The use of NIV in DMD patients for ARF is still debated.10–12 In our study, the overall success rate of 86% corroborates the positive role of NIV in avoiding tracheal intubation. On our opinion, high success rate of NIV treatment in our patients can be explained by several factors, including the following. First, we used APCV, a mode of partial ventilatory support found to be comfortable and minimally affected by patient–ventilator asynchrony in individuals with ventilatory failure of neuromuscular origin.13 Second, we chose full-face mask as first choice. Indeed, nasal masks may be problematic in these patients because of weakness of masseter muscles, causing incomplete jaw closing and major mouth air leaks. Furthermore, patients with ARF are characterized by mouth-breathing making nasal masks ineffective. For these reasons, despite a potentially increased risk of gastric distension and emesis into the mask,14 a full face mask was preferred in our patients. Third, the combined use of MI-E was effective in clearing bronchial secretions in most patients who developed bronchial mucous encumbrance and consequent oxyhemoglobin desaturation, in keeping with previous data both in adults and children with NMD.15 Finally, it is worth remarking that our team of pulmonary physicians and nurses has been involved in NIV treatment of NMD patients with ARF for over 20 years.

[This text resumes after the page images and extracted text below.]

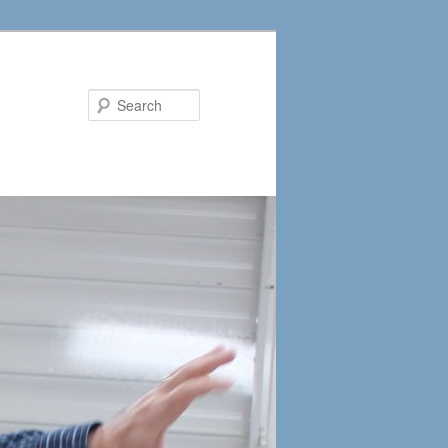
Search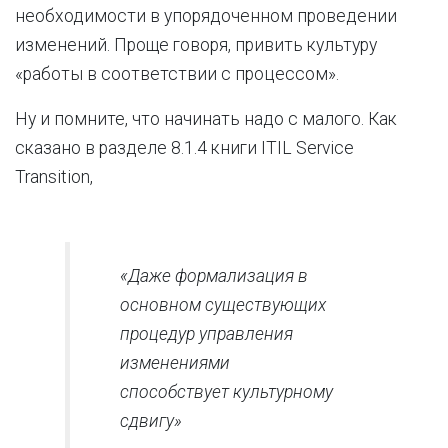
необходимости в упорядоченном проведении
изменений. Проще говоря, привить культуру
«работы в соответствии с процессом».
Ну и помните, что начинать надо с малого. Как
сказано в разделе 8.1.4 книги ITIL Service
Transition,
«Даже формализация в
основном существующих
процедур управления
изменениями
способствует культурному
сдвигу»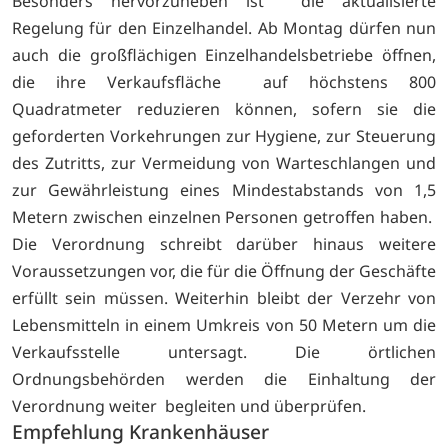
Besonders hervorzuheben ist die aktualisierte
Regelung für den Einzelhandel. Ab Montag dürfen nun
auch die großflächigen Einzelhandelsbetriebe öffnen,
die ihre Verkaufsfläche auf höchstens 800
Quadratmeter reduzieren können, sofern sie die
geforderten Vorkehrungen zur Hygiene, zur Steuerung
des Zutritts, zur Vermeidung von Warteschlangen und
zur Gewährleistung eines Mindestabstands von 1,5
Metern zwischen einzelnen Personen getroffen haben.
Die Verordnung schreibt darüber hinaus weitere
Voraussetzungen vor, die für die Öffnung der Geschäfte
erfüllt sein müssen. Weiterhin bleibt der Verzehr von
Lebensmitteln in einem Umkreis von 50 Metern um die
Verkaufsstelle untersagt. Die örtlichen
Ordnungsbehörden werden die Einhaltung der
Verordnung weiter begleiten und überprüfen.
Empfehlung Krankenhäuser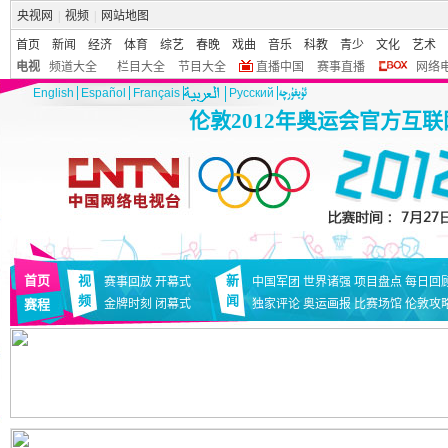
央视网
|
视频
|
网站地图
首页
新闻
经济
体育
综艺
春晚
戏曲
音乐
科教
青少
文化
艺术
电视
频道大全
栏目大全
节目大全
直播中国
赛事直播
网络
English
Español
Français
Pусский
伦敦2012年奥运会官方互
首页
视
新
赛事回放
开幕式
中国军团
世界诸强
项目盘点
每日回
频
闻
赛程
金牌时刻
闭幕式
独家评论
奥运画报
比赛场馆
伦敦攻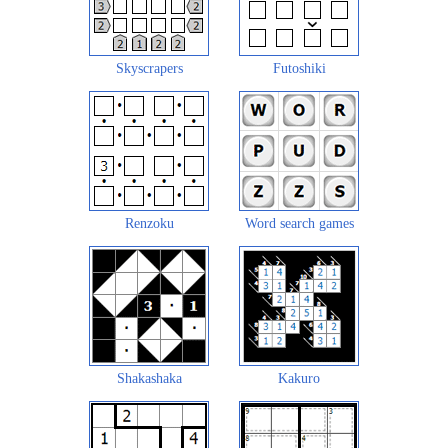
Skyscrapers
Futoshiki
Renzoku
Word search games
Shakashaka
Kakuro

Notwithstanding the low NIV failure rate, we believe that appropriate selection criteria for attempting NIV in this setting is a crucial unresolved issue. Unfortunately, we found none of the covariates associated with NIV failure. Noteworthy, patients who did not respond to NIV were younger than those who succeeded and reported dysphagia, weight loss and aspiration in 3 out of 6 cases. Swallowing disturbances resulting in increased risk of inhalation have been reported as a possible mechanism of ARF in boys with DMD16 and a common cause of NIV failure in NMD patients.9

Of interest, there was a trend toward higher PaO2, SaO2, and PaCO2 values in the NIV failure compared to NIV success group. We hypothesize that delivery of excessively high amounts of supplemental oxygen during transfer to our RICU might have increased the risk of NIV failure, by depressing spontaneous ventilation. Indeed, oxygen therapy has been shown to reduce the drive to breathe and lead to CO2 retention in DMD patients during respiratory exacerbations.17

Our study has important limitations, being single-centered, retrospective and observational. It is important to remind, however, that prospective randomized trials in this patient population are unlikely to be performed because of the limited number of patients affected with DMD and of possible ethical issues. The study's long time span is also a potential weakness. Worth mentioning, however, we did not make significant changes in pharmacologic therapy and/or supportive care during the study period.

Despite these major limitations, our study indicates NIV to be a viable option in DMD patients showing signs of ARF as it can effectively reverse ARF in the majority of patients, with the caveat that its use should be extremely careful in younger patients with dysphagia.